Verlierer dabei ist nur der Patient. Denn er hat keine Ahnung davon, dass Dritte Zugang zu seinen Daten haben oder dass er im Behandlungszimmer vor einem Arzt sitzt, der die Sekunden zählt. Und ihm womöglich auch noch ein Medikament verschreibt, das ihm ein umtriebiger Pharma-Referent aufgeschwatzt hat - unabhängig davon, welche Therapie objektiv die beste wäre.
"Das ist ein perverser Ansatz", sagt Leonhard Hansen, praktischer Arzt aus Alsdorf bei Aachen und ehemaliger Vorsitzender der Kassenärztlichen Vereinigung Nordrhein. Schon das Wort Abrechnungsoptimierung hält er für problematisch. "Wer zu mir kommt, wird behandelt. Und das rechne ich ab", sagt er. "Was es da zu optimieren gibt, leuchtet mir nicht ein."
Mit den Daten, die ein Konzern den Ärzten entlockt, gewinnt er nicht nur zusätzliche Informationen über die Verordnungspraxis der Mediziner. Er kann auch seine Pharma-Referenten gezielter einsetzen. Schätzungen zufolge besuchen jedes Jahr 15 000 Außendienstmitarbeiter der Arzneimittelindustrie mit ihren Bauchläden voller Medikamente rund 20 Millionen Mal deutsche Praxen und Krankenhäuser.

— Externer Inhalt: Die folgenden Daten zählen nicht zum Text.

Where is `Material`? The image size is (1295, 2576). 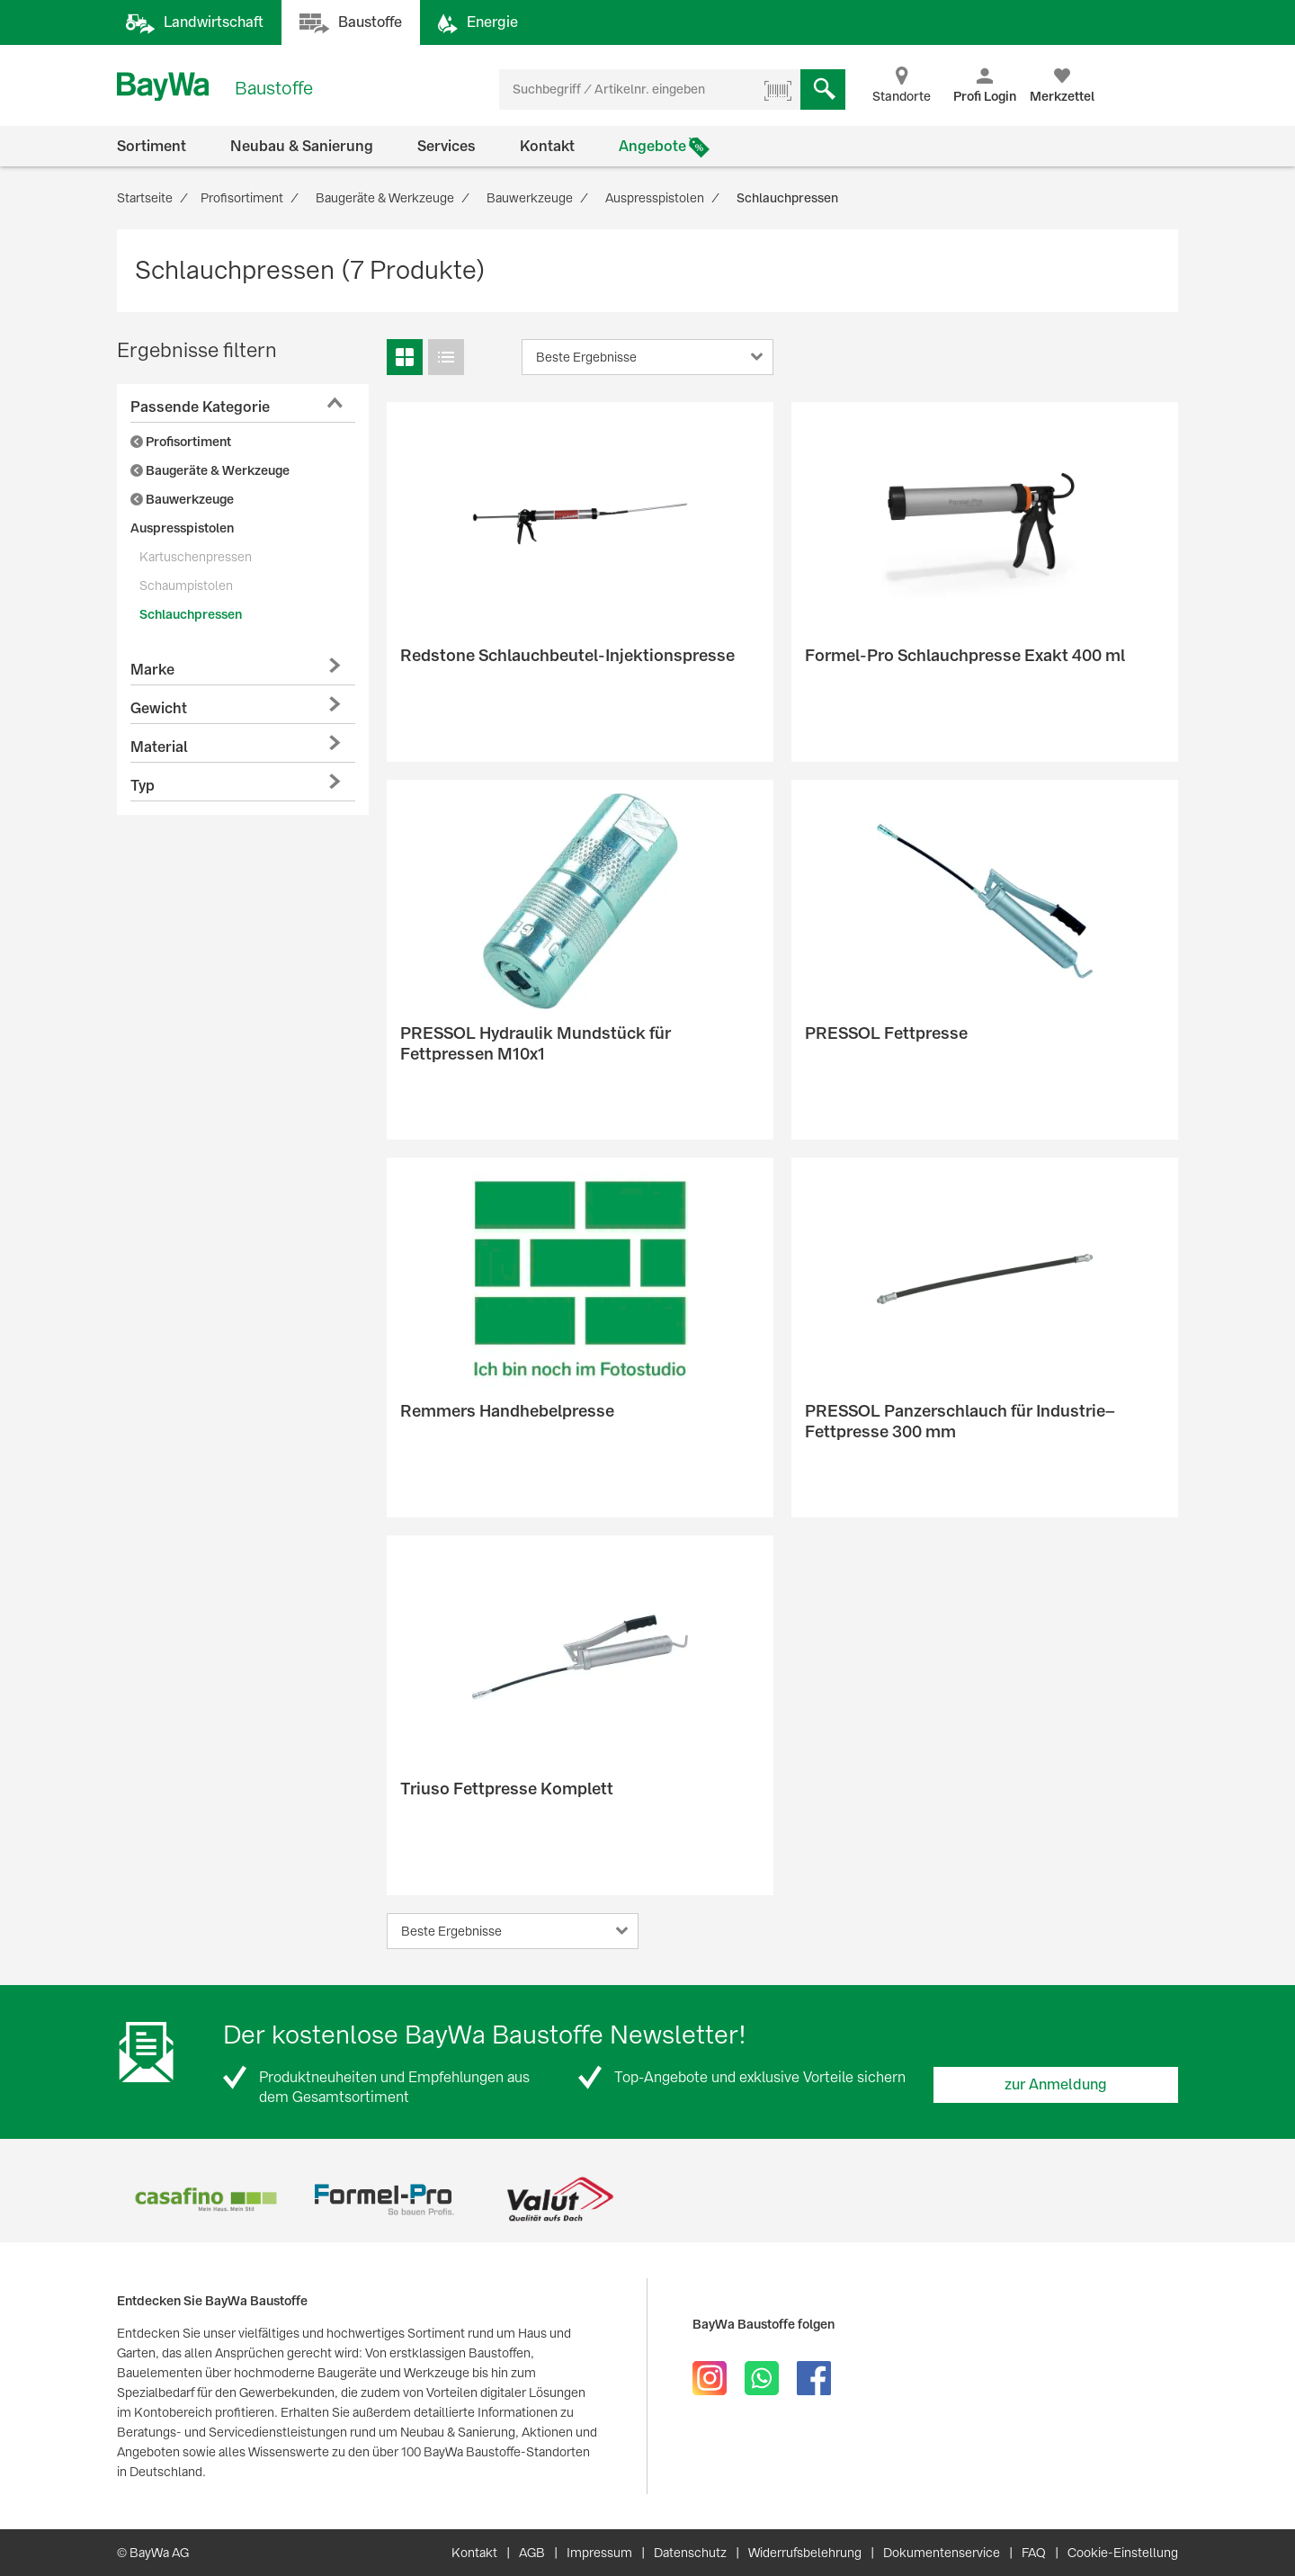 Material is located at coordinates (159, 747).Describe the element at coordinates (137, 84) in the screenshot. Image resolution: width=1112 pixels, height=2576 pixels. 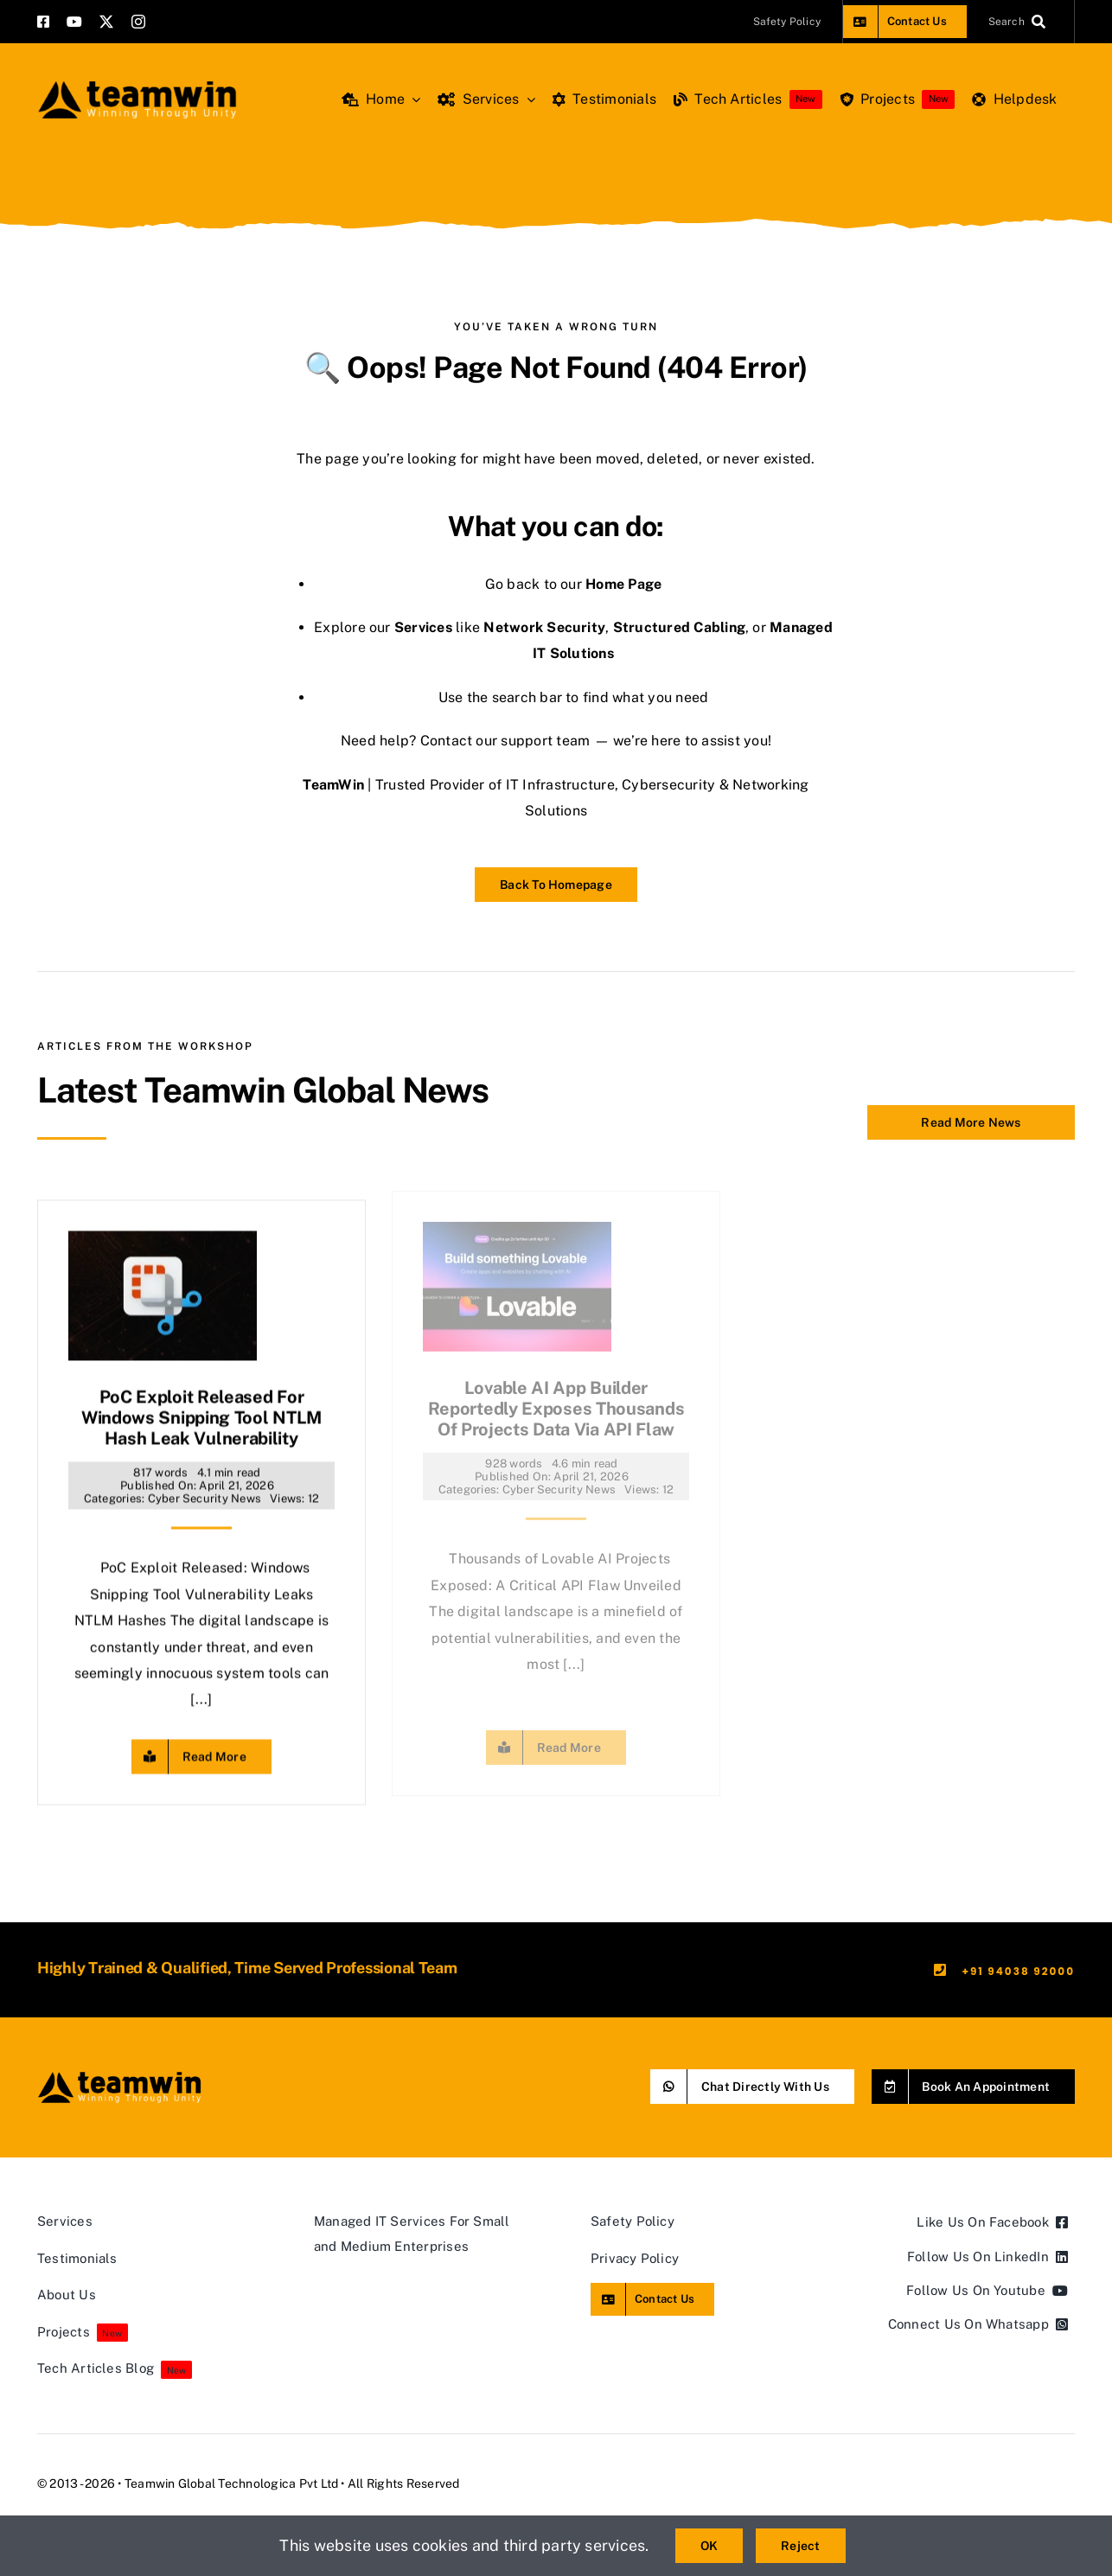
I see `[teamwin master logo]` at that location.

Während Unternehmen wie Ratiopharm vor einigen Jahren noch versuchten, die Ärzte mehr oder weniger offen zu bestechen, gibt es heute subtilere Methoden der Beeinflussung.
Auch das belegen interne Novartis-Dokumente. So gaukelt der Konzern den Ärzten offenbar vor, sie würden auch dann zu Novartis-Veranstaltungen in luxuriösen Hotels und schönen Weltgegenden eingeladen, wenn sie die Alternativarzneien anderer Hersteller verordnen. Vieles spricht jedoch dafür, dass auf dem Verteiler nur diejenigen stehen, die viel Geld mit Novartis-Produkten umsetzen.
So bekamen etwa die Teilnehmer eines Fachforums über den Blutdrucksenker Exforge, zu dem das Unternehmen 2010 nach Paris einlud, einen Vertrag vorgelegt, der jeden Anschein von Korruption vermeiden sollte, auch wenn Novartis die Kosten "in Höhe von maximal 1500 Euro" für den Arzt übernahm. Explizit stand in dem Vertrag, die Mediziner würden "unabhängig von jeglichen Umsatzgeschäften" zur Reise eingeladen. Aus einer E-Mail des Konzerns an den Außendienst geht jedoch hervor, dass dies anschei-nend nicht die ganze Wahrheit war. Unter der Überschrift "Welche Ärzte sollen Sie auswählen?" stand als Antwort aufgeführt: "Exforge-Verordner mit großem Potential."
Novartis rechtfertigt dies damit, dass die Fortbildungsveranstaltungen auf hohem "medizinisch-wissenschaftlichem Niveau" stattfänden. Daher lege das Unternehmen "stets Wert auf Teilnehmer mit großem fachlichem Potential".